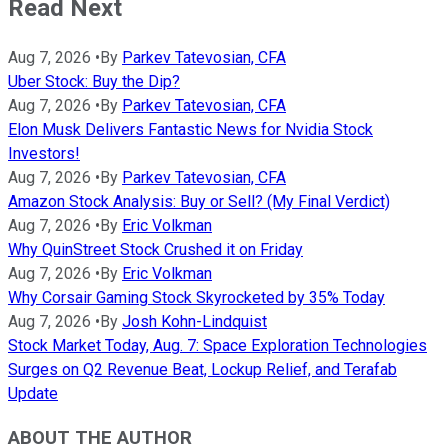
Read Next
Aug 7, 2026
•
By
Parkev Tatevosian, CFA
Uber Stock: Buy the Dip?
Aug 7, 2026
•
By
Parkev Tatevosian, CFA
Elon Musk Delivers Fantastic News for Nvidia Stock
Investors!
Aug 7, 2026
•
By
Parkev Tatevosian, CFA
Amazon Stock Analysis: Buy or Sell? (My Final Verdict)
Aug 7, 2026
•
By
Eric Volkman
Why QuinStreet Stock Crushed it on Friday
Aug 7, 2026
•
By
Eric Volkman
Why Corsair Gaming Stock Skyrocketed by 35% Today
Aug 7, 2026
•
By
Josh Kohn-Lindquist
Stock Market Today, Aug. 7: Space Exploration Technologies
Surges on Q2 Revenue Beat, Lockup Relief, and Terafab
Update
ABOUT THE AUTHOR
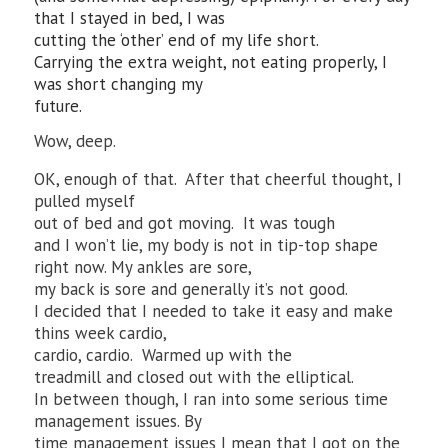
that I stayed in bed, I was
cutting the ‘other’ end of my life short.
Carrying the extra weight, not eating properly, I
was short changing my
future.
Wow, deep.
OK, enough of that. After that cheerful thought, I
pulled myself
out of bed and got moving. It was tough
and I won’t lie, my body is not in tip-top shape
right now. My ankles are sore,
my back is sore and generally it’s not good.
I decided that I needed to take it easy and make
thins week cardio,
cardio, cardio. Warmed up with the
treadmill and closed out with the elliptical.
In between though, I ran into some serious time
management issues. By
time management issues I mean that I got on the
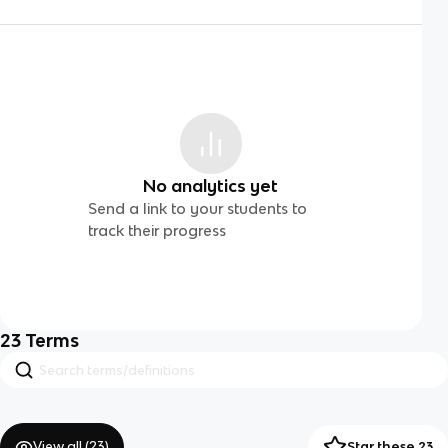
No analytics yet
Send a link to your students to
track their progress
23
Terms
View all (
23
)
Star these 23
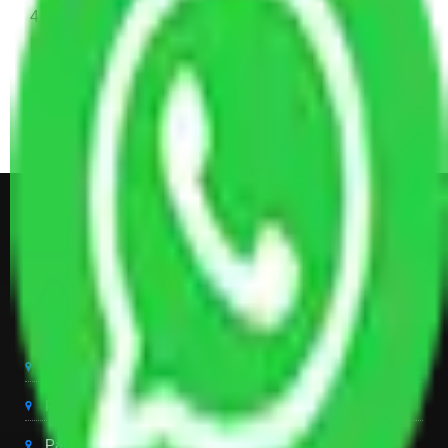
4 Single or Double Bed, 3 AC, 1 Washing Machine, 2
Dressing Table, 3 Wardrobes, 1 Fridge, TV & Some
Other Electronic Items, Study or Computer Table,
Dining Table with Sofa Set, Center Table, Some
Chairs, Kitchen Items, and Some Cartoons
Get Shifting Estimate in all Top
City of India
Packers And Movers Delhi
Packers And Movers Noida
Packers And Movers Gurgaon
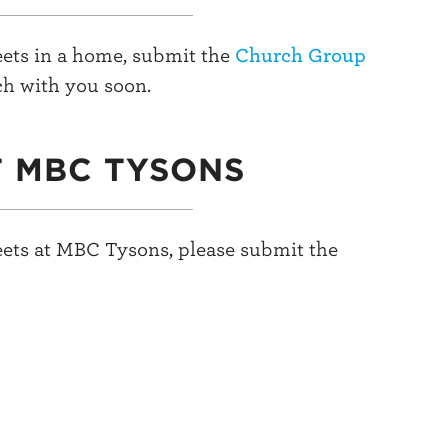
ets in a home, submit the
Church Group
ch with you soon.
T MBC TYSONS
ets at MBC Tysons, please submit the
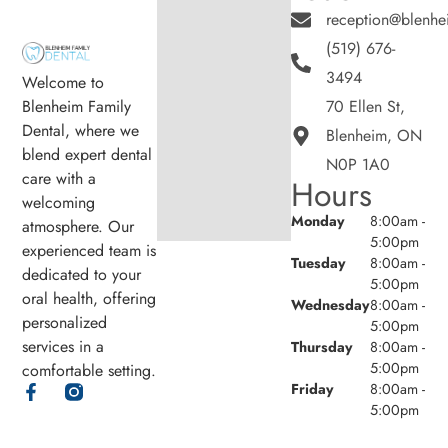
reception@blenhe
(519) 676-
3494
Welcome to
Blenheim Family
70 Ellen St,
Dental, where we
Blenheim, ON
blend expert dental
N0P 1A0
care with a
Hours
welcoming
Monday
8:00am -
atmosphere. Our
5:00pm
experienced team is
Tuesday
8:00am -
dedicated to your
5:00pm
oral health, offering
Wednesday
8:00am -
personalized
5:00pm
services in a
Thursday
8:00am -
5:00pm
comfortable setting.
Friday
8:00am -
5:00pm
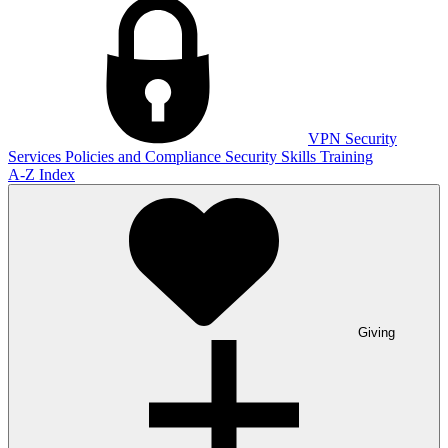
VPN
Security
Services
Policies and Compliance
Security Skills Training
A-Z Index
Giving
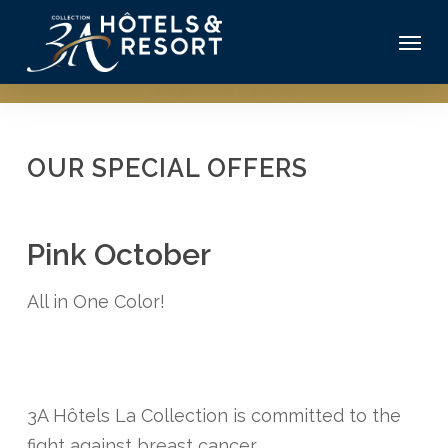
Skip
Menu
to
main
3A Hotels The collection
content
OUR SPECIAL OFFERS
Pink October
All in One Color!
3A Hôtels La Collection is committed to the
fight against breast cancer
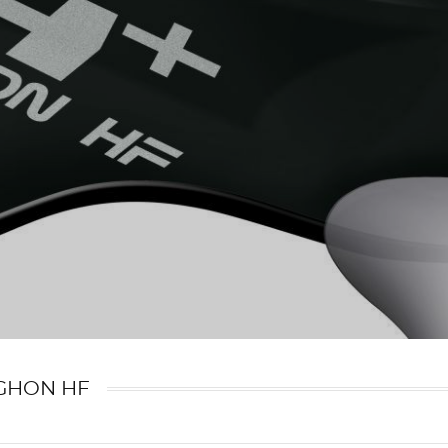
GHON HF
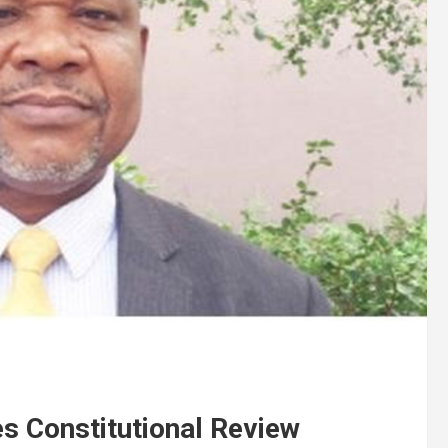
s Constitutional Review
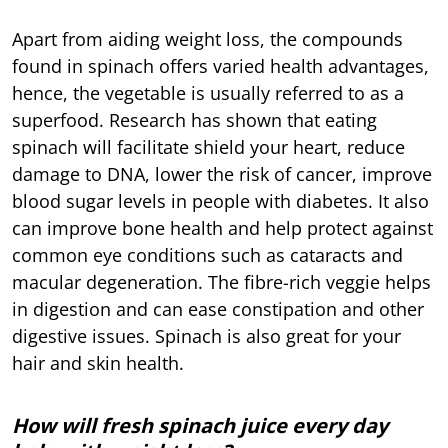
Apart from aiding weight loss, the compounds
found in spinach offers varied health advantages,
hence, the vegetable is usually referred to as a
superfood. Research has shown that eating
spinach will facilitate shield your heart, reduce
damage to DNA, lower the risk of cancer, improve
blood sugar levels in people with diabetes. It also
can improve bone health and help protect against
common eye conditions such as cataracts and
macular degeneration. The fibre-rich veggie helps
in digestion and can ease constipation and other
digestive issues. Spinach is also great for your
hair and skin health.
How will fresh spinach juice every day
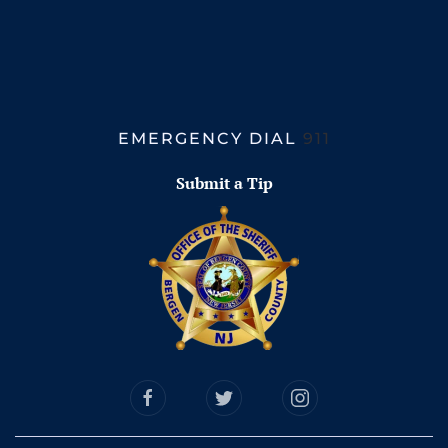
EMERGENCY DIAL
911
Submit a Tip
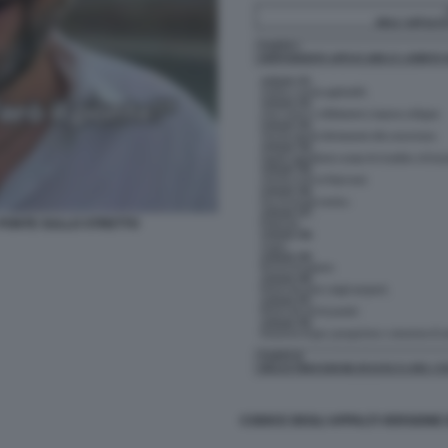
L PONTE SULLO STRETTO
CODICE DEGLI APPALTI VERSIONE 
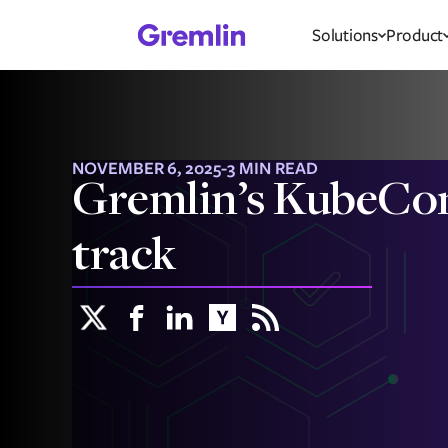
Solutions
Product
NOVEMBER 6, 2025
-
3 MIN READ
Gremlin’s KubeCon ‘
track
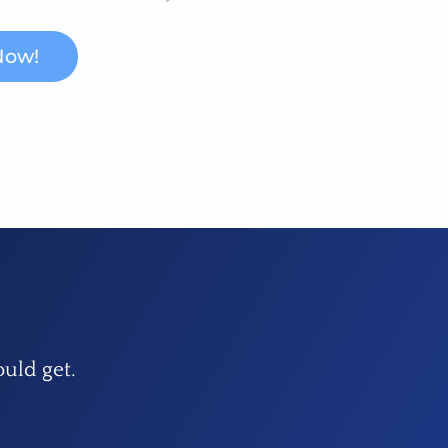
Now!
ould get.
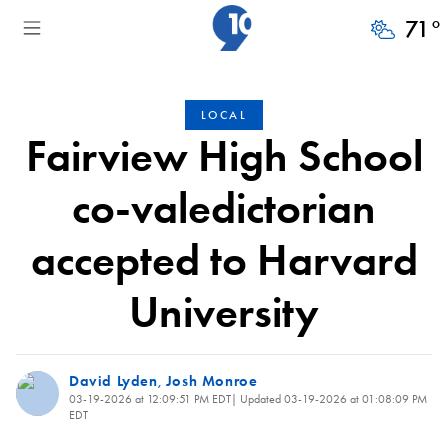
71
°
LOCAL
Fairview High School
co-valedictorian
accepted to Harvard
University
David Lyden
Josh Monroe
,
03-19-2026 at 12:09:51 PM EDT
| Updated
03-19-2026 at 01:08:09 PM
EDT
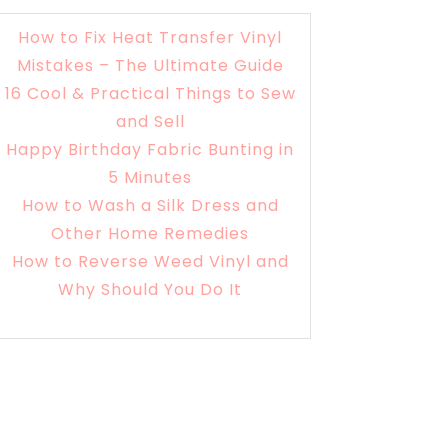
How to Fix Heat Transfer Vinyl
Mistakes – The Ultimate Guide
16 Cool & Practical Things to Sew
and Sell
Happy Birthday Fabric Bunting in
5 Minutes
How to Wash a Silk Dress and
Other Home Remedies
How to Reverse Weed Vinyl and
Why Should You Do It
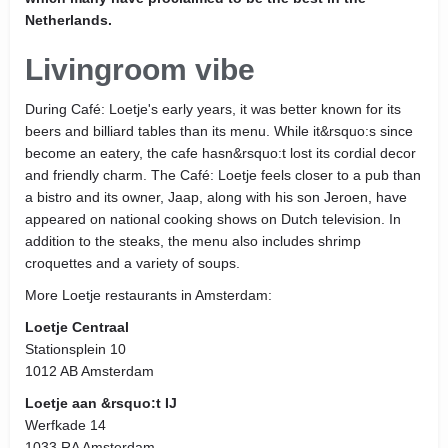
Netherlands.
Livingroom vibe
During Café: Loetje's early years, it was better known for its
beers and billiard tables than its menu. While it&rsquo:s since
become an eatery, the cafe hasn&rsquo:t lost its cordial decor
and friendly charm. The Café: Loetje feels closer to a pub than
a bistro and its owner, Jaap, along with his son Jeroen, have
appeared on national cooking shows on Dutch television. In
addition to the steaks, the menu also includes shrimp
croquettes and a variety of soups.
More Loetje restaurants in Amsterdam:
Loetje Centraal
Stationsplein 10
1012 AB Amsterdam
Loetje aan &rsquo:t IJ
Werfkade 14
1033 RA Amsterdam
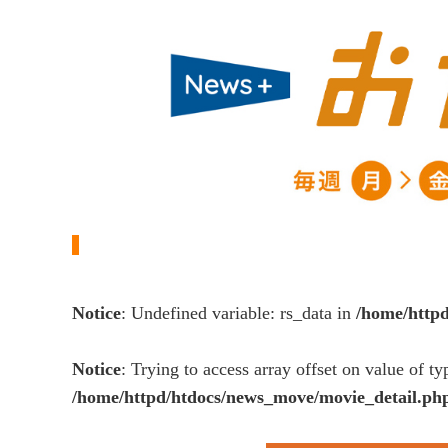
Notice
: Undefined variable: rs_data in
/home/http
Notice
: Trying to access array offset on value of ty
/home/httpd/htdocs/news_move/movie_detail.ph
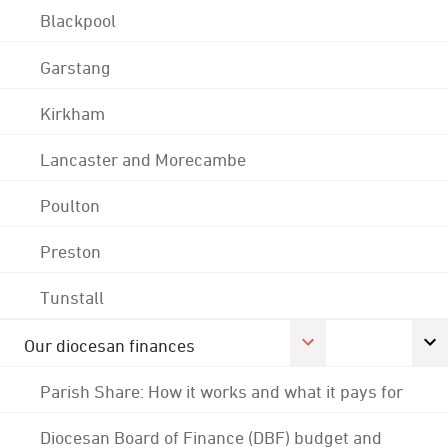
Blackpool
Garstang
Kirkham
Lancaster and Morecambe
Poulton
Preston
Tunstall
Our diocesan finances
Parish Share: How it works and what it pays for
Diocesan Board of Finance (DBF) budget and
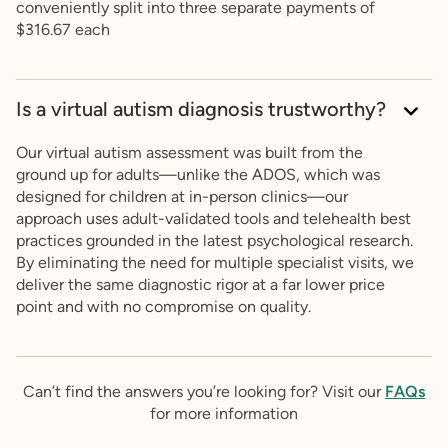
conveniently split into three separate payments of
$316.67 each
Is a virtual autism diagnosis trustworthy?
Our virtual autism assessment was built from the
ground up for adults—unlike the ADOS, which was
designed for children at in-person clinics—our
approach uses adult-validated tools and telehealth best
practices grounded in the latest psychological research.
By eliminating the need for multiple specialist visits, we
deliver the same diagnostic rigor at a far lower price
point and with no compromise on quality.
Can’t find the answers you’re looking for? Visit our
FAQs
for more information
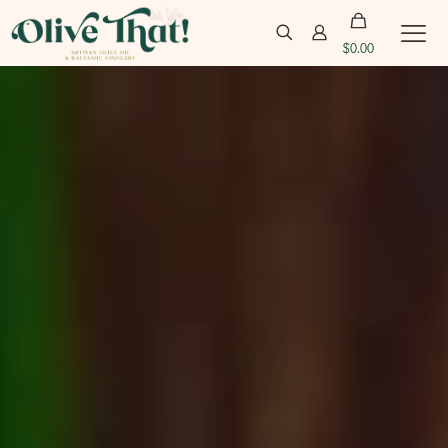
$
0.00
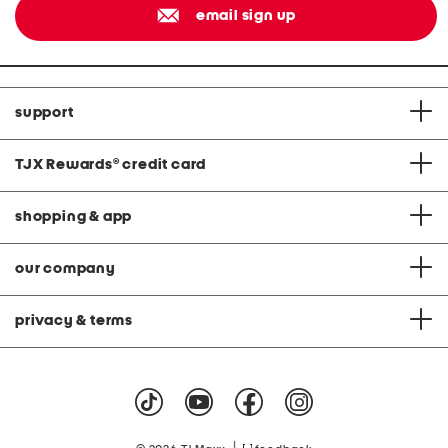
email sign up
support
TJX Rewards
®
credit card
shopping & app
our company
privacy & terms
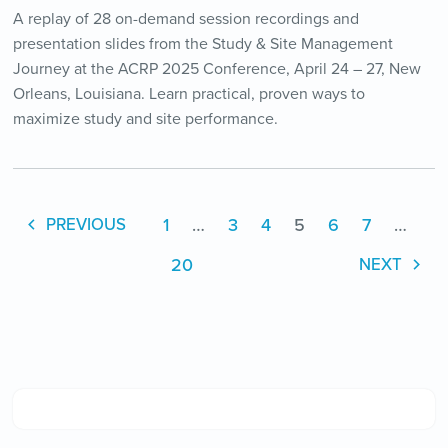
A replay of 28 on-demand session recordings and
presentation slides from the Study & Site Management
Journey at the ACRP 2025 Conference, April 24 – 27, New
Orleans, Louisiana. Learn practical, proven ways to
maximize study and site performance.
1
…
3
4
5
6
7
…
PREVIOUS
20
NEXT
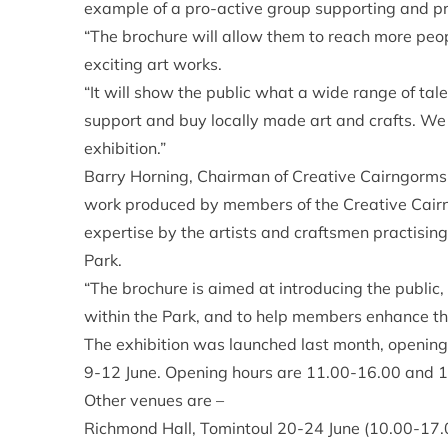
example of a pro-active group supporting and p
“The brochure will allow them to reach more peo
exciting art works.
“It will show the public what a wide range of tal
support and buy locally made art and crafts. We
exhibition.”
Barry Horning, Chairman of Creative Cairngorms, 
work produced by members of the Creative Cairn
expertise by the artists and craftsmen practisin
Park.
“The brochure is aimed at introducing the public, r
within the Park, and to help members enhance the
The exhibition was launched last month, opening i
9-12 June. Opening hours are 11.00-16.00 and 
Other venues are –
Richmond Hall, Tomintoul 20-24 June (10.00-17.0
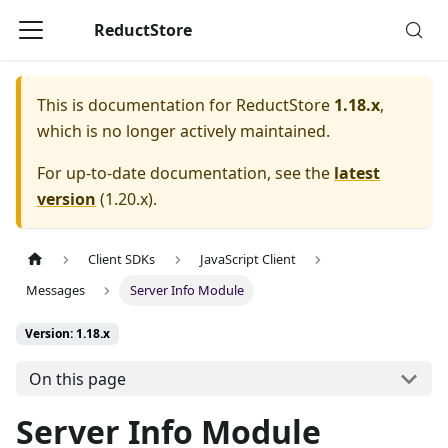
ReductStore
This is documentation for
ReductStore
1.18.x
,
which is no longer actively maintained.
For up-to-date documentation, see the
latest
version
(
1.20.x
).
Client SDKs
JavaScript Client
Messages
Server Info Module
Version: 1.18.x
On this page
Server Info Module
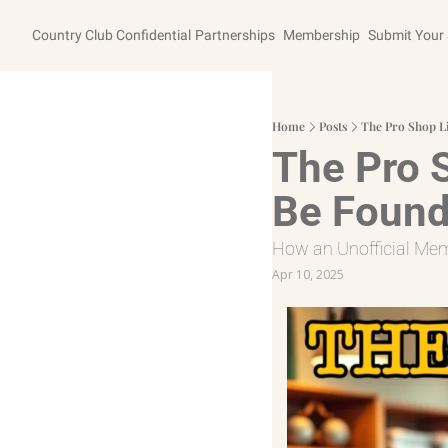
Country Club Confidential
Partnerships
Membership
Submit Your 
Home
Posts
The Pro Shop Li
The Pro S
Be Found
How an Unofficial Me
Apr 10, 2025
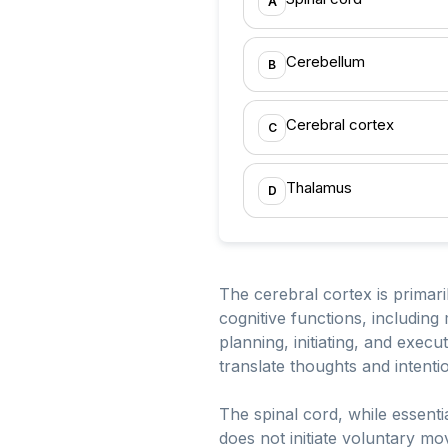
A
Cerebellum
B
Cerebral cortex
C
Thalamus
D
The cerebral cortex is primaril
cognitive functions, including
planning, initiating, and exec
translate thoughts and intenti
The spinal cord, while essentia
does not initiate voluntary m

══════

Find every line above where the word "Today" occurs, and copy that line.

Why Corsair Gaming Stock Skyrocketed by 35% Today
Stock Market Today, Aug. 7: Space Exploration Technologies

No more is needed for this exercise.